◆ Goal of the exercise ◆
Transcribe all the entries word for word, omitting any pictures they contain.

>>>

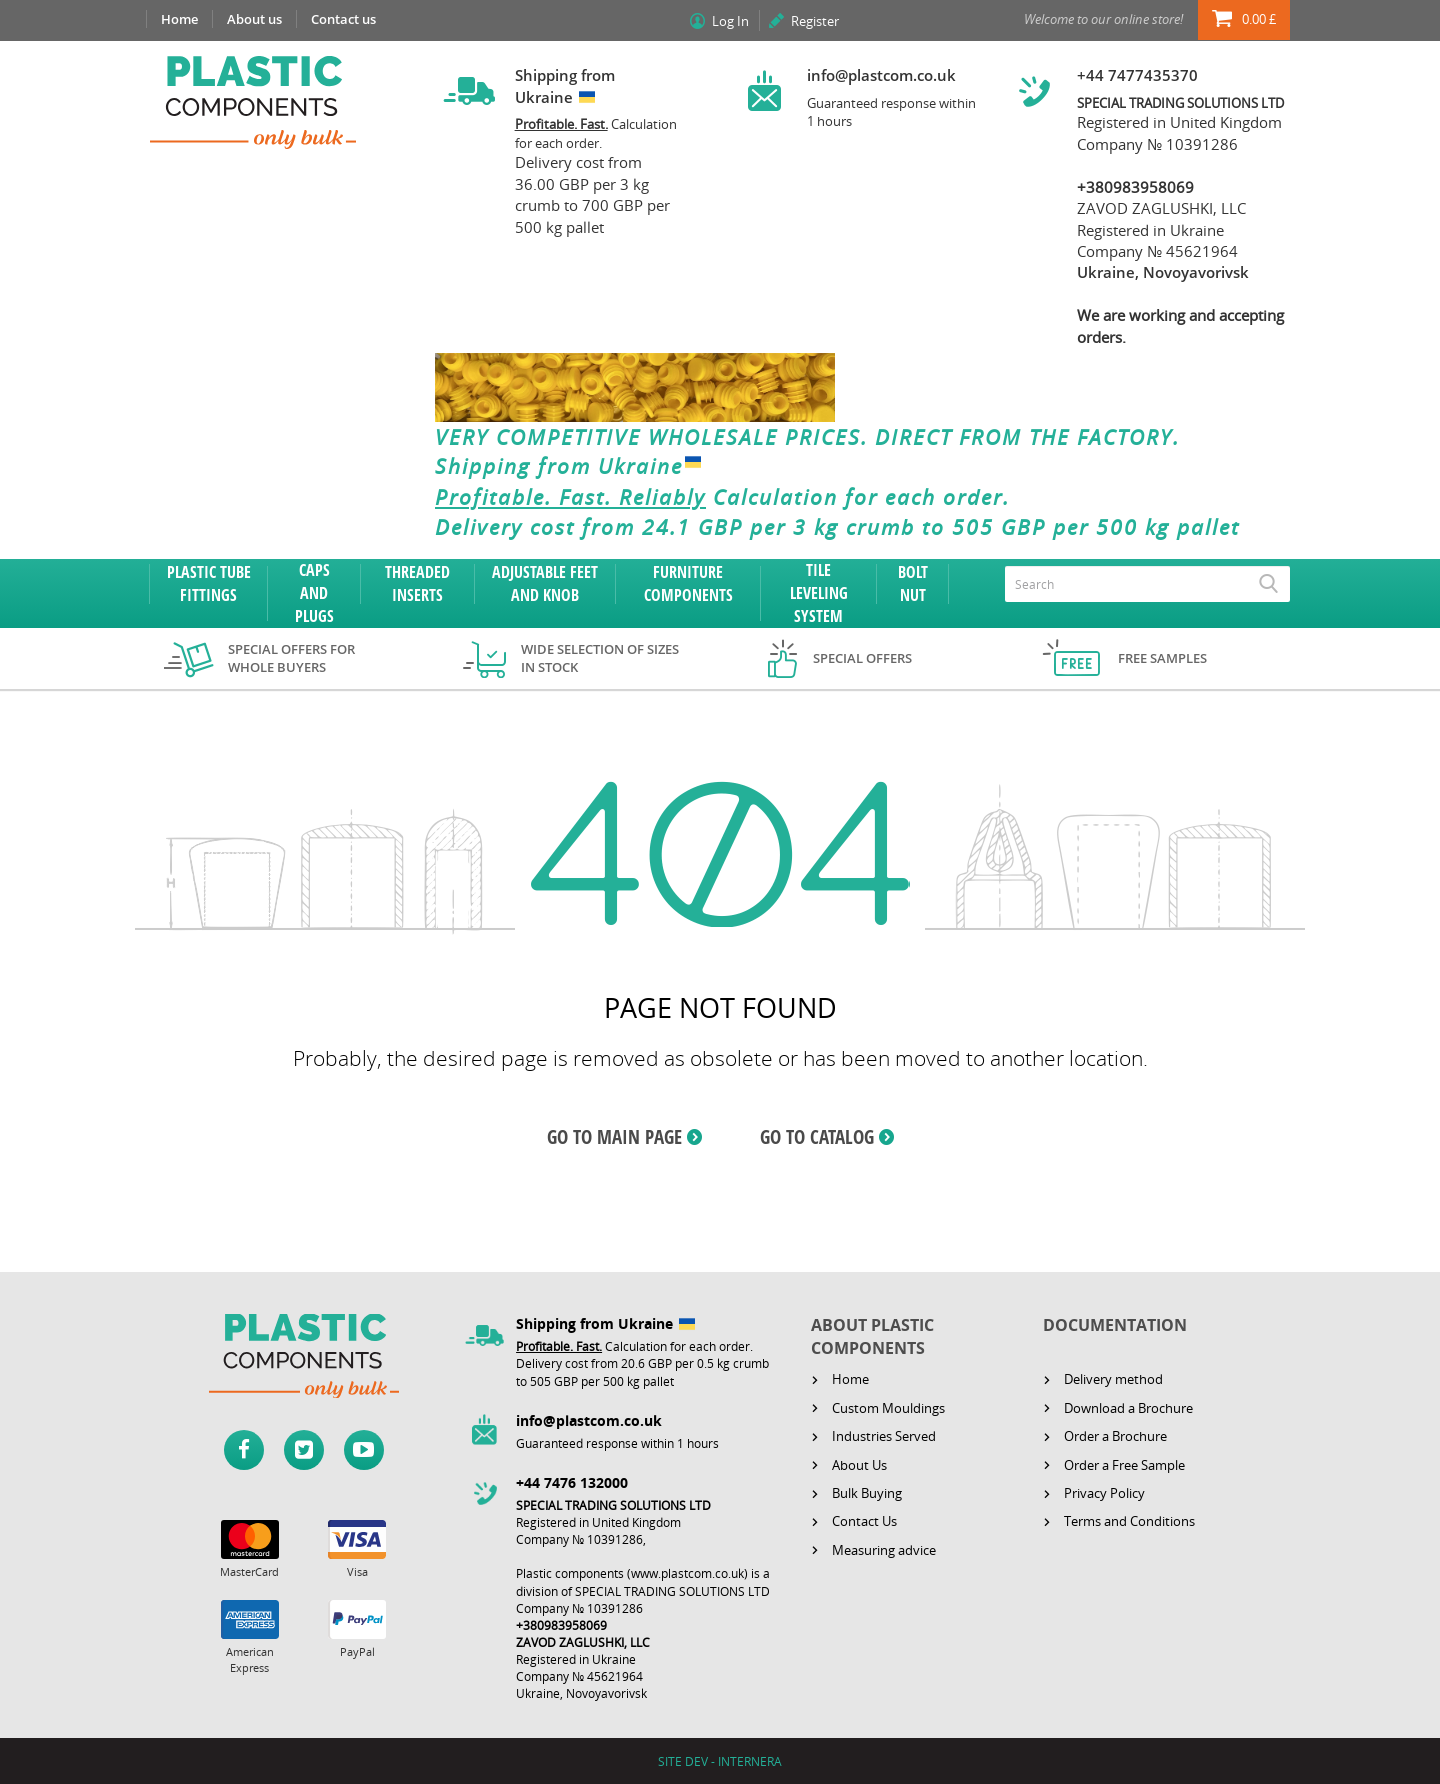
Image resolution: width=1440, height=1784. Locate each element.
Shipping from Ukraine (572, 467)
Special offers (862, 658)
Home (179, 19)
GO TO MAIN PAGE (614, 1137)
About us (254, 19)
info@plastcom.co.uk (881, 75)
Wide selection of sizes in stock (600, 658)
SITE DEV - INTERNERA (720, 1761)
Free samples (1162, 658)
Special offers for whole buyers (291, 658)
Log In (730, 21)
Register (815, 21)
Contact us (343, 19)
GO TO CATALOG (817, 1137)
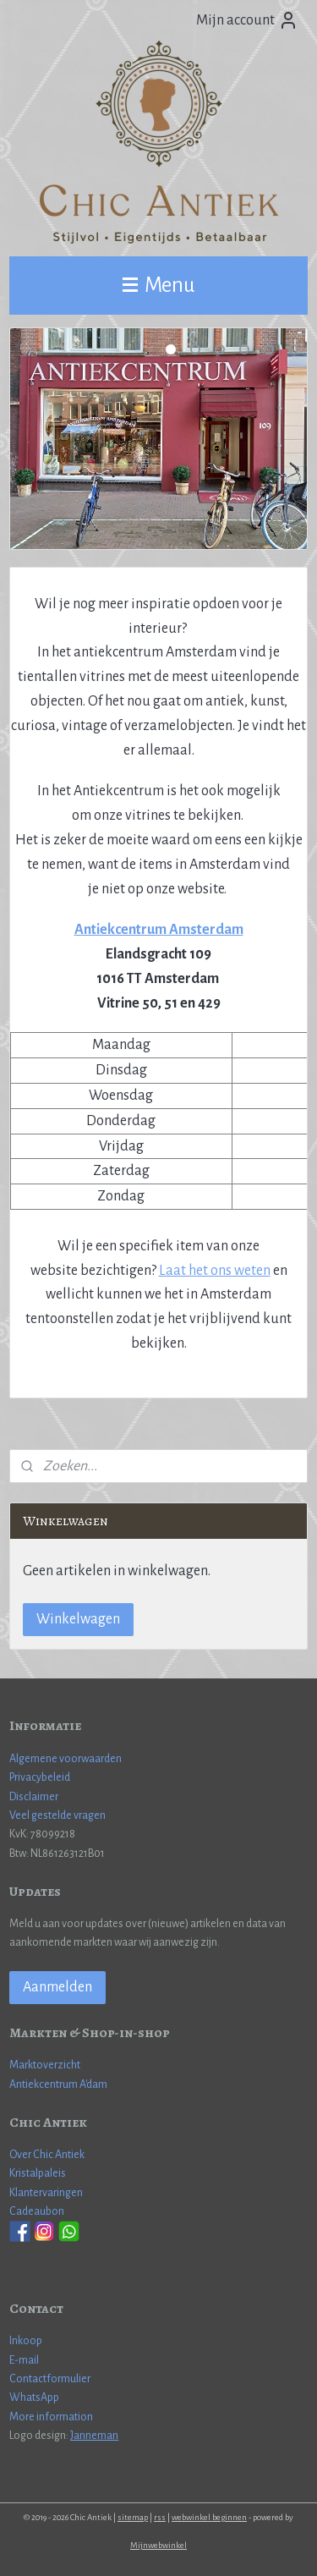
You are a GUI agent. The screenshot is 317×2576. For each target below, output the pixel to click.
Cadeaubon (36, 2211)
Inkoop (25, 2341)
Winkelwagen (78, 1619)
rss (160, 2517)
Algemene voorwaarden (65, 1759)
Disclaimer (33, 1797)
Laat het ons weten (215, 1270)
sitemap (133, 2517)
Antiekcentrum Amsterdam (158, 929)
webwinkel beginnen (209, 2517)
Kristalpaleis (37, 2173)
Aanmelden (57, 1987)
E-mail (24, 2360)
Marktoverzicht (44, 2065)
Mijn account (247, 20)
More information (51, 2417)
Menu (158, 284)
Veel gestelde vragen (57, 1815)
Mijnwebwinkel (158, 2545)
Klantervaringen (46, 2193)
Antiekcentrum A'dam (58, 2084)
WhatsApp (34, 2397)
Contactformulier (49, 2379)
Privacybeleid (39, 1777)
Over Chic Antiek (47, 2155)
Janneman (94, 2435)
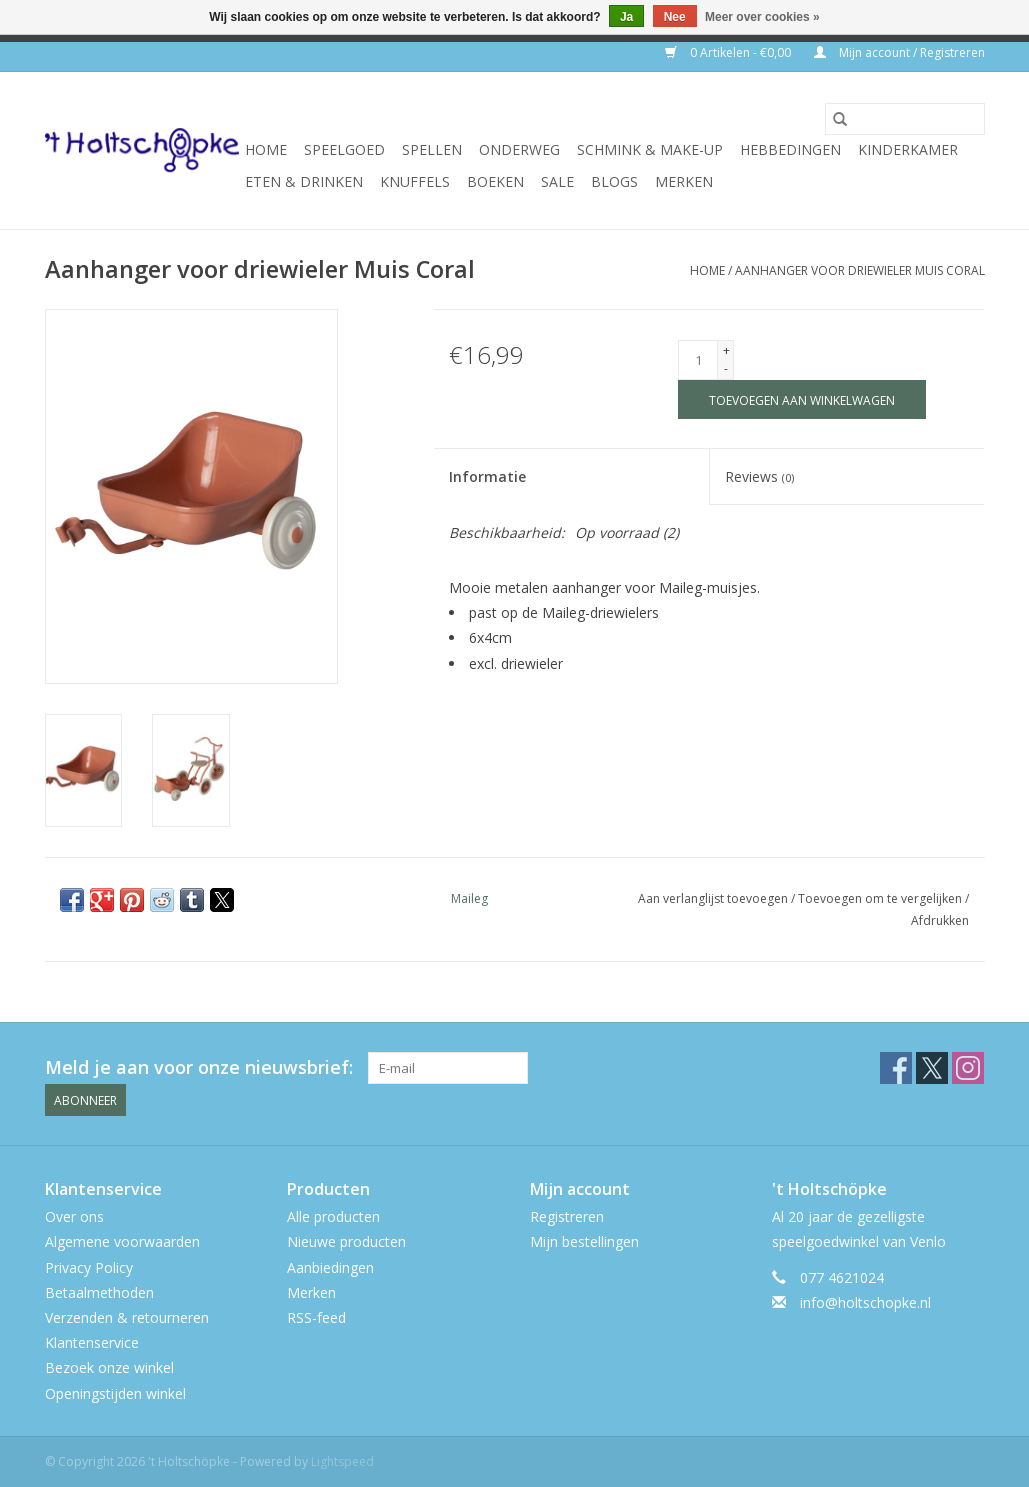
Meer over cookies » (762, 17)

<<<

◆ Response area ◆
Image resolution: width=1440, height=1784. Locate each element.
Shipping from Ukraine (572, 467)
Special offers (862, 658)
Home (179, 19)
GO TO MAIN PAGE (614, 1137)
About us (254, 19)
info@plastcom.co.uk (881, 75)
Wide selection of sizes in stock (600, 658)
SITE DEV - INTERNERA (720, 1761)
Free samples (1162, 658)
Special offers for whole buyers (291, 658)
Log In (730, 21)
Register (815, 21)
Contact us (343, 19)
GO TO CATALOG (817, 1137)
You are a GUI agent. The screenshot is 317×2576. For each target below, output the pixel to click.
Cadeaubon (36, 2211)
Inkoop (25, 2341)
Winkelwagen (78, 1619)
rss (160, 2517)
Algemene voorwaarden (65, 1759)
Disclaimer (33, 1797)
Laat het ons weten (215, 1270)
sitemap (133, 2517)
Antiekcentrum Amsterdam (158, 929)
webwinkel beginnen (209, 2517)
Kristalpaleis (37, 2173)
Aanmelden (57, 1987)
E-mail (24, 2360)
Marktoverzicht (44, 2065)
Mijn account (247, 20)
More information (51, 2417)
Menu (158, 284)
Veel gestelde vragen (57, 1815)
Mijnwebwinkel (158, 2545)
Klantervaringen (46, 2193)
Antiekcentrum A'dam (58, 2084)
WhatsApp (34, 2397)
Contactformulier (49, 2379)
Privacybeleid (39, 1777)
Over Chic Antiek (47, 2155)
Janneman (94, 2435)
Meer over cookies » (762, 17)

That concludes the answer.